Activity: Take from the data every line in which the word "פנים" is found.

(Saved data entries)
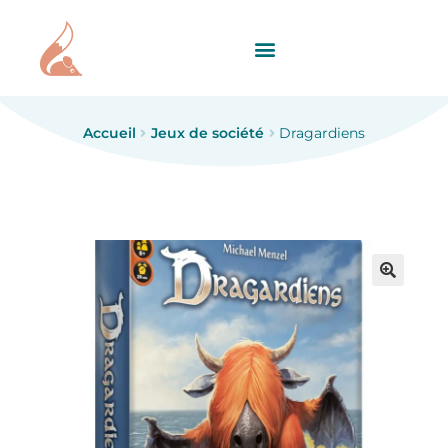
Accueil
Jeux de société
Dragardiens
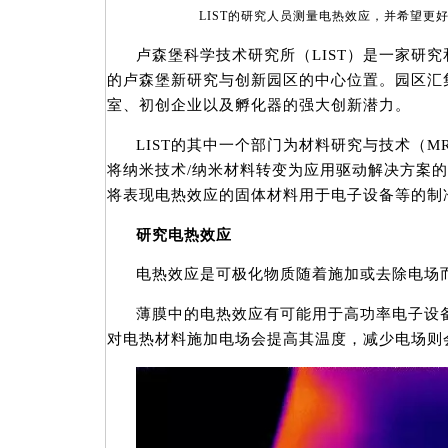
LIST的研究人员测量电热效应，并希望更
卢森堡科学技术研究所（LIST）是一家研究和技
的卢森堡新研究与创新园区的中心位置。园区汇
室、初创企业以及孵化器的强大创新潜力。
LIST的其中一个部门为材料研究与技术（M
将纳米技术/纳米材料转变为应用驱动解决方案
将表现电热效应的固体材料用于电子设备等的制
研究电热效应
电热效应是可极化物质随着施加或去除电场
薄膜中的电热效应有可能用于高功率电子设
对电热材料施加电场会提高其温度，减少电场则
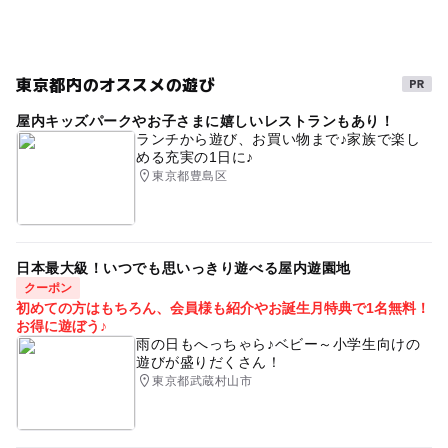
東京メトロ銀座線
節約
gw2015
0円スポット
節約遊び場
シルバーウィーク2026
GW(ゴールデンウィーク)2027
自然体験
名所
東京都内のオススメの遊び
ゴールデンウィーク
スカイツリー
節約子連れ
屋内キッズパークやお子さまに嬉しいレストランもあり！
ランチから遊び、お買い物まで♪家族で楽し
夏休み2026
ベビーカーOK
さくら
三連休
める充実の1日に♪
東京都豊島区
GW2016
お花見ピクニック
食事持込OK
東京スカイツリー
桜の見ごろ3月(例年)
0円遊び場
秋のお出かけ2026
1日中遊べるスポット
日本最大級！いつでも思いっきり遊べる屋内遊園地
クーポン
0円お出かけ
1日遊べるスポット
公園でお花見
初めての方はもちろん、会員様も紹介やお誕生月特典で1名無料！
お得に遊ぼう♪
春休み2027
桜お花見2027
都営浅草線
雨の日もへっちゃら♪ベビー～小学生向けの
遊びが盛りだくさん！
東武スカイツリーライン
1日中楽しめる施設
東京都武蔵村山市
お花見2027
花火大会
ゴールデンウィーク2015
無料施設
もしもツアーズ
絶景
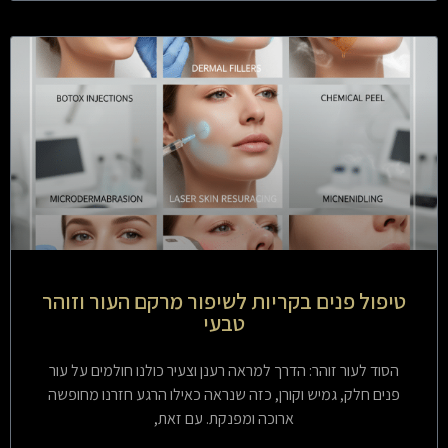
טיפול פנים בקריות לשיפור מרקם העור וזוהר
טבעי
הסוד לעור זוהר: הדרך למראה רענן וצעיר כולנו חולמים על עור
פנים חלק, גמיש וקורן, כזה שנראה כאילו הרגע חזרנו מחופשה
ארוכה ומפנקת. עם זאת,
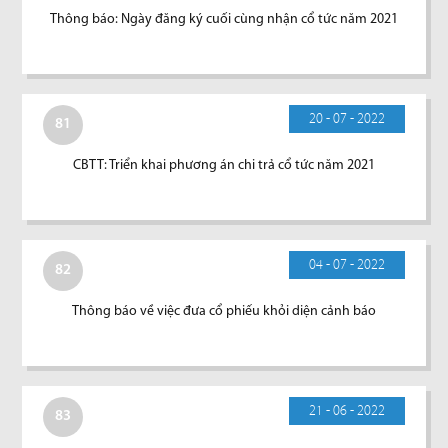
Thông báo: Ngày đăng ký cuối cùng nhận cổ tức năm 2021
20 - 07 - 2022
81
CBTT: Triển khai phương án chi trả cổ tức năm 2021
04 - 07 - 2022
82
Thông báo về việc đưa cổ phiếu khỏi diện cảnh báo
21 - 06 - 2022
83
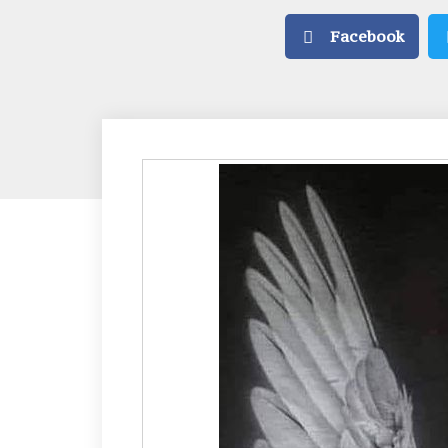
Facebook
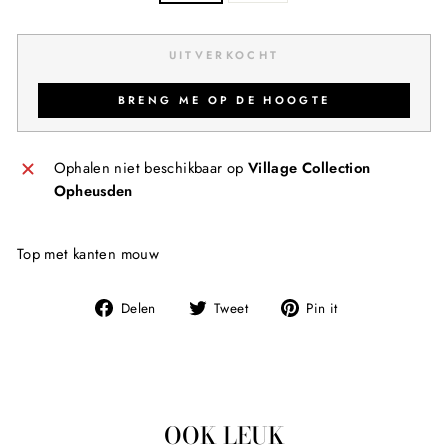
UITVERKOCHT
BRENG ME OP DE HOOGTE
Ophalen niet beschikbaar op
Village Collection
Opheusden
Top met kanten mouw
Deel
Tweet
Pin
Delen
Tweet
Pin it
op
op
op
Facebook
Twitter
Pinterest
OOK LEUK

Finished exercise:
טיפול פנים בקריות לשיפור מרקם העור וזוהר
פנים חלק, גמיש וקורן, כזה שנראה כאילו הרגע חזרנו מחופשה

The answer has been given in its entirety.